Then you automatically have the little piece, or the other person.

Exactly.

We know this.

We know this with certainty, and that’s highly unlocal.

It seems like information traveling faster than the speed of light.

Right, because that would mean that you’re breaking the speed of light law.

Now, Bell came along and I assumed that this experiment is in that spirit and showed that in fact Einstein was right and wrong.

They were right, that experiment shows that it’s nonlocal.

And all the statistics of the experiment are consistent with the nonlocality of quantum mechanics.

So if it’s not local, what does that say about anything that we think of as local?

You know, most of the stuff we think of as local is because it’s big lumbering lots of particles and that experiment’s impossible because it requires such delicacy.

And even the temperature in this room, the particles bouncing around would collapse any attempts.

But you can imagine a world where we are not these lumbering macroscopic things.

We are particles that are entangled with something else at a distance.

So that in that way, the entire universe would be holding hands with itself.

Yeah, I mean, there’s lots of great science fiction plots that hinge on these simultaneous things existing at once in seemingly in conflict.

And of course, this goes back to Schrodinger’s famous cat, which is simultaneously alive and dead.

So I think that the question about how does it affect the topology of the universe, I don’t think it’s going to affect the observable topology for all the same reasons.

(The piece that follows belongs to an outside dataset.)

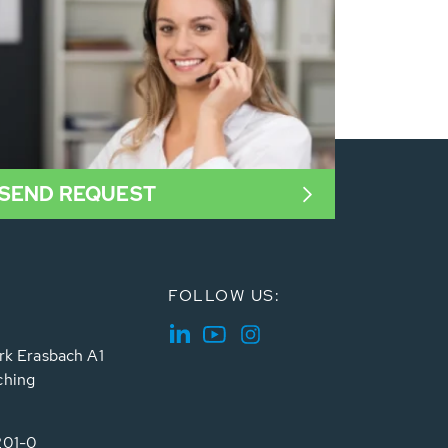
SEND REQUEST
FOLLOW US:
rk Erasbach A1
ching
201-0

Topology is the connectedness of the space time, not just its local curves, but like if I panned out, would I find that the universe wraps back onto itself and it has handles and holes, it’s like a little origami.

You step away, but you see the local region, but if we’re connected to another local region, you’re not seeing the whole picture.

Yeah, you can’t see the whole picture.

So it’s like looking at a little patch of the earth and not realizing, oh, if I walk in a straight line, I’m gonna actually come all the way back to where I started.

Lots of people saw a little patch of the earth and didn’t know it was round.

So it’s topology is simply connected, but compact and finite.

The earth’s surface isn’t infinite, and no, it is not flat, and no, you will not sail off the edge.

So that is the topology of the earth.

So what I will say is that if you looked at the topology of possibly small, extra dimensions, we might see some curious quantum effects there.

So it’s possible that there’s a whole bunch of other dimensions which is really teeny tiny, wrapped up real small.

That takes us to our next question.

You just walked right into William Walker’s question.

And he says, hello to you all.

Lord Nice, Dr.

Tyson, Dr.

Levin.

I’ve read that the consensus among professionals is that the math supports a universe of 11 dimensions.

Assuming this is generally accepted, even if we cannot observe these other dimensions, have they been described or labeled?

I’ve always been confused about how a tesseract is supposedly a fourth dimensional object when we also describe time as the fourth dimension.

Thanks for all you do.

Yeah, I love that.

So, not to repeat his question, but I want to sharpen it in a different way.

When we talk about a hypercube, those are four spatial dimensions.

Time is not one of those dimensions.

But if time is a dimension, the fourth dimension, can you make a hypercube where time is the fourth dimension?

Or do you need four spatial dimensions for that?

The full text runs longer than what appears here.